Prise de conscience du péché



«Ce que ces gens-là font en cachette, on a honte d'en parler. Mais quand ces choses-là sont démasquées, leur réalité apparaît grâce à la lumière, et tout ce qui apparaît ainsi devient lumière.»1

Voilà comment Paul parle des profondeurs de mon âme. Je suis irrémédiablement pécheur et je suis constamment appelé à mourir au péché, tâche ô combien difficile. Mais quelle joie aussi d'être transfiguré ! À chaque fois que mon âme se laisse illuminer de l'amour du Christ, s'opère en elle une pâque, un passage, des ténèbres de sa misère à la lumière de la Vérité.

Qu'est-ce qu'un enfant de lumière ? C'est un homme libre, non dans le sens où il ne pécherait plus — ce serait bien illusoire —, mais dans le sens où il reconnaît ses péchés et peut en parler.
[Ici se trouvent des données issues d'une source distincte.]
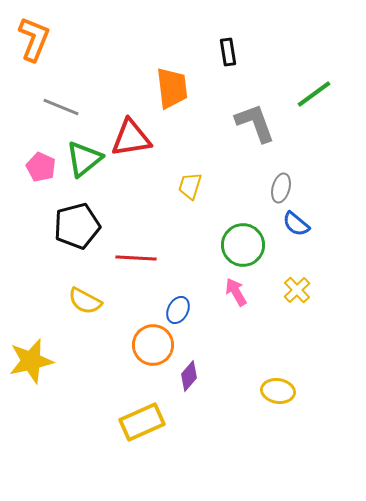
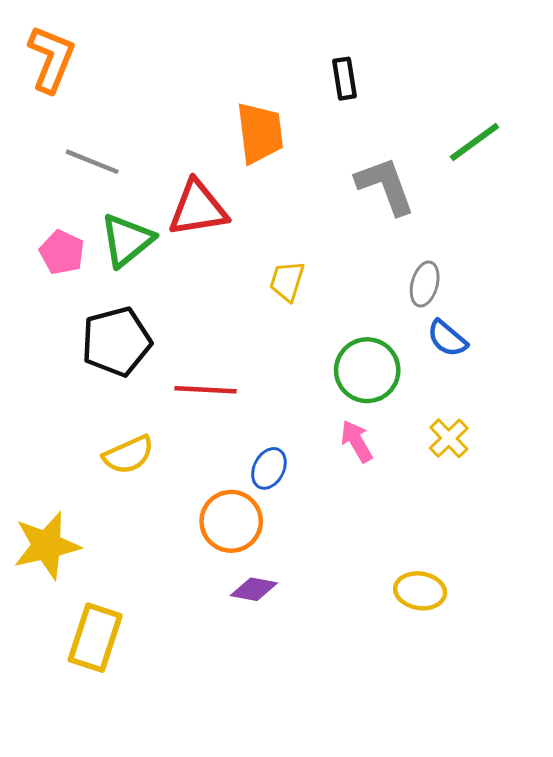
yellow semicircle: (85, 301) -> (128, 455), turned -52
purple diamond: (189, 376) -> (254, 589), moved, turned 60
yellow rectangle: (142, 422) -> (95, 638), moved, turned -48

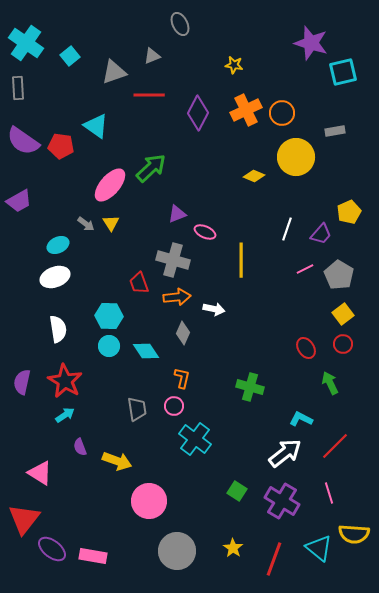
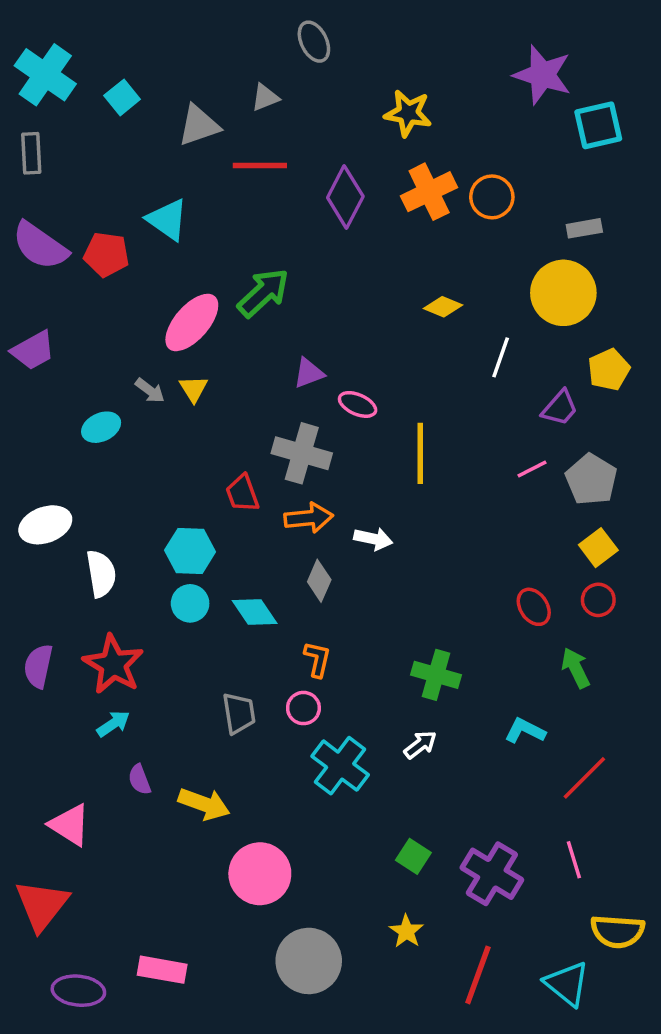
yellow star: (234, 65) -> (408, 113), size x1.5
yellow circle: (296, 157) -> (563, 293), moved
white line: (287, 229) -> (501, 357), moved
white ellipse: (55, 277) -> (45, 525), moved
white arrow: (285, 453) -> (420, 745), moved, size x0.6
yellow star: (233, 548) -> (406, 931), moved
cyan triangle: (319, 548) -> (567, 984), moved
purple ellipse: (52, 549) -> (78, 991), moved, turned -32

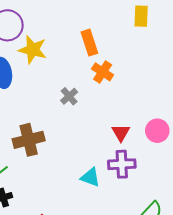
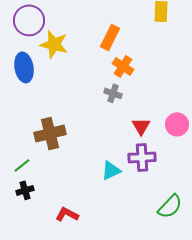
orange rectangle: (89, 43) -> (110, 37), turned 45
gray cross: (69, 96) -> (113, 93), moved, turned -30
cyan triangle: (90, 177) -> (111, 170), turned -45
Et cette libération se poursuit dans une action de grâce de plus en plus forte. Je dois être capable de dire avec sainte Thérèse de l'Enfant Jésus : «Tout est grâce.»

Mais qu'est-ce au juste que le péché ? C'est une rupture d'alliance avec mon Créateur et Rédempteur : quand je fais le mal, je m'éloigne de Celui qui est mon tout, ma vie. «Mon âme a soif de toi ; après toi languit ma chair, terre aride, altérée, sans eau.»2 Voilà le cri du pécheur. J'ai même envie de dire : il est pécheur car il se reconnaît pécheur. Plus je suis superficiel dans mes relations, avec Dieu et donc avec les autres, et moins je suis pécheur à mes yeux. Mais plus j'avance sur le chemin de la foi, plus j'aime Dieu, plus je prends conscience de ce qu'est être comme Dieu et plus j'abhorre tous les actes horribles qui m'éloignent de Lui. «Mon âme a soif de toi». Qui me donne cette soif, ce désir ardent, sinon Toi ? Je ne peux prendre conscience de mon péché que s'il m'est révélé. Et Tu me le révèles souvent dans le regard des autres. Tu me fais cette grâce, libre à moi ensuite de fermer les yeux ou de me reconnaître pécheur. «Mon âme a soif de toi». Ces mots me viennent-ils assez souvent à la bouche ? Peut-être pas. Se confesser, c'est se reconnaître loin de Dieu et, pour cela, il faut se libérer de notre côté moralisateur. Dans mon examen de conscience, je ne peux pas me contenter de passer en revue les dix commandements : bien entendu que je n'ai tué personne. Que pouvaient bien raconter sainte Thérèse et Jean-Paul II pendant les heures qu'ils passaient au confessionnal ? Je n'ai tué personne. Est-ce si sûr ? La grille morale de la loi de Moïse est transcendée par le nouveau commandement : «Tu aimeras le Seigneur ton Dieu de tout ton coeur, de toute ton âme et de tout ton esprit.» C'est à la lumière de cet amour que je dois cheminer. Et me rendre compte que, chaque jour, chaque fois que je dis «non» en mon coeur, que je méprise un frère, c'est une âme que je blesse, que je tue même, et le Christ que je crucifie à nouveau.

Pour commencer, l'acédie



Il est sept heures, ce fichu réveil sonne. Non, encore un quart d'heure de sommeil. Il fait si bon dormir...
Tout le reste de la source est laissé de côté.